On Sat, Feb 21, 2009 at 20:12, Aahz <a...@pythoncraft.com> wrote:

> On Sat, Feb 21, 2009, Brett Cannon wrote:
> > On Sat, Feb 21, 2009 at 15:46, Aahz <a...@pythoncraft.com> wrote:
> >> On Sat, Feb 21, 2009, Brett Cannon wrote:
> >>>
> >>> I am seeing two approaches emerging. One is where pickle contains all
> >>> Python code and then uses something like use_extension to make sure
> >>> the original Python objects are still reachable at some point. This
> >>> has the drawback that you have to use some function to make the
> >>> extensions happen and there is some extra object storage.
> >>>
> >>> The other approach is having pickle contain code known not to
> >>> be overridden by anyone, import _pypickle for stuff that may be
> >>> overridden, and then import _pickle for whatever is available. This
> >>> approach has the perk of using a standard practice for how to pull in
> >>> different implementation. But the drawback, thanks to how globals are
> >>> bound, is that any code pulled in from _pickle/_pypickle will not be
> >>> able to call into other optimized code; it's a take or leave it once
> >>> the call chain enters one of those modules as they will always call
> >>> the implementations in the module they originate from.
> >>
> >> To what extent do we care about being able to select Python-only on a
> >> per-module basis, particularly in the face of threaded imports?  That
> is,
> >> we could have a sys.python_only attribute that gets checked on import.
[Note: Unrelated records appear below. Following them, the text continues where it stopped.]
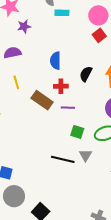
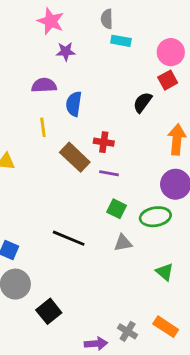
blue semicircle: (55, 61) -> (74, 104), moved
black semicircle: (86, 74) -> (143, 102), moved
gray triangle: (85, 155) -> (123, 243), turned 40
black line: (63, 159) -> (69, 238), moved

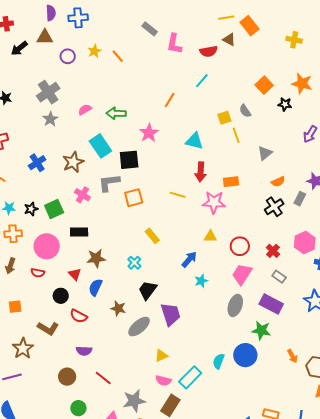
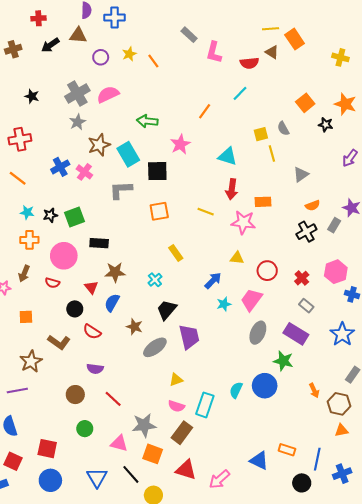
pink semicircle: (85, 110) -> (108, 94), moved, size x1.5
brown star: (73, 162) -> (99, 145), moved
gray L-shape: (109, 183) -> (121, 190), moved
pink cross: (82, 195) -> (84, 172), moved
pink trapezoid: (242, 274) -> (251, 300), moved
cyan rectangle: (190, 377) -> (205, 405), turned -30

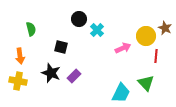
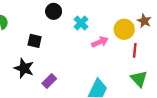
cyan cross: (97, 30) -> (81, 23), moved
purple rectangle: (74, 76) -> (49, 81), moved
green triangle: (146, 83) -> (139, 79), moved

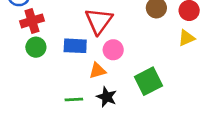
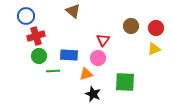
red triangle: (99, 21) -> (103, 40), moved, size x0.6
green square: (149, 81) -> (125, 82), turned 30
green line: (74, 100) -> (53, 71), moved

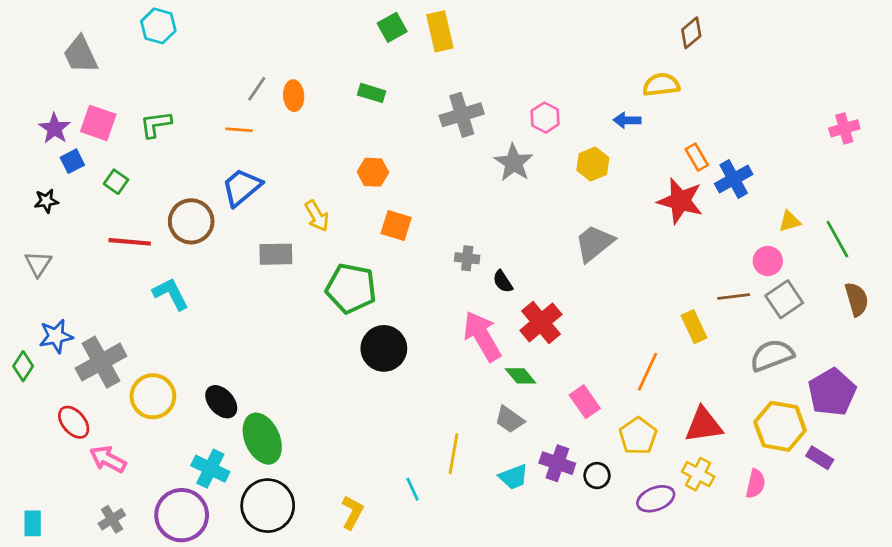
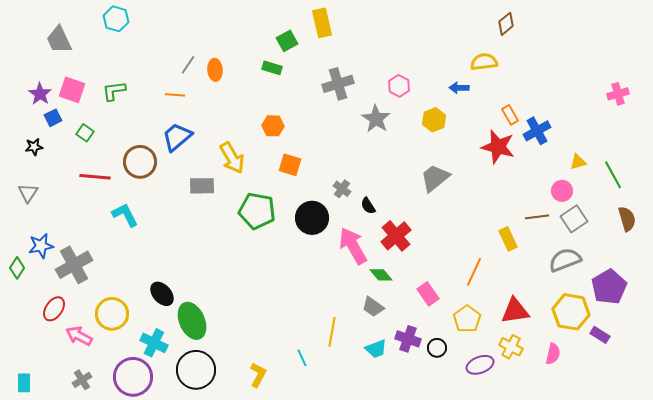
green square: (392, 27) -> (287, 41), moved
yellow arrow: (317, 216) -> (232, 158), size x1.4
gray cross: (467, 258) -> (342, 189), turned 30
black circle: (384, 348) -> (312, 218), moved
yellow circle: (153, 396) -> (112, 314), moved
red ellipse: (74, 422) -> (54, 309), turned 75

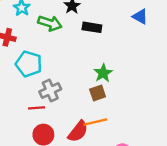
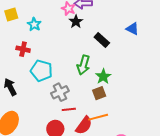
green arrow: (50, 23) -> (84, 65), moved, turned 90
black rectangle: (92, 27) -> (102, 40), moved, turned 35
red line: (37, 108) -> (69, 109), moved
> >> That's simple and direct, and even allows per-module switching if the
> >> application really cares and import doesn't need to worry about threads.
> >>
> >> Alternatively, sys.python_only could be a set, but that gets ugly about
> >> setting from the application.  (The module checks to see whether it's
> >> listed in sys.python_only.)
> >>
> >> Maybe we should move this discussion to python-ideas for now to kick
> >> around really oddball suggestions?
> >
> > This is all about testing. If a change is made to some extension code it
> > should be mirrored in the Python code and vice-versa.
>
> Okay, I don't see how that is a response to my suggestion -- I can
> imagine that someone might want to test a combination of pure-Python and
> binary libraries.
>

I don't want to move it because this isn't some idea for a new feature that
may or may not be useful; this isn't an "idea", it's needed.